───── Material shown ─────
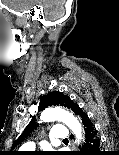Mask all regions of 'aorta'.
<instances>
[{
  "label": "aorta",
  "mask_w": 119,
  "mask_h": 155,
  "mask_svg": "<svg viewBox=\"0 0 119 155\" xmlns=\"http://www.w3.org/2000/svg\"><path fill=\"white\" fill-rule=\"evenodd\" d=\"M41 119L44 122L60 121L67 125L75 134L76 143L79 144L82 139V128L76 117L69 111L61 107H49L46 108L42 114Z\"/></svg>",
  "instance_id": "aorta-1"
}]
</instances>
─────
**Exercise**
All entries above should be printed exactly, though without their pictures.

**Task output**
Mask all regions of 'aorta'.
<instances>
[{
  "label": "aorta",
  "mask_w": 119,
  "mask_h": 155,
  "mask_svg": "<svg viewBox=\"0 0 119 155\" xmlns=\"http://www.w3.org/2000/svg\"><path fill=\"white\" fill-rule=\"evenodd\" d=\"M41 119L44 122L60 121L67 125L75 134L76 143L79 144L82 139V128L76 117L69 111L61 107H49L46 108L42 114Z\"/></svg>",
  "instance_id": "aorta-1"
}]
</instances>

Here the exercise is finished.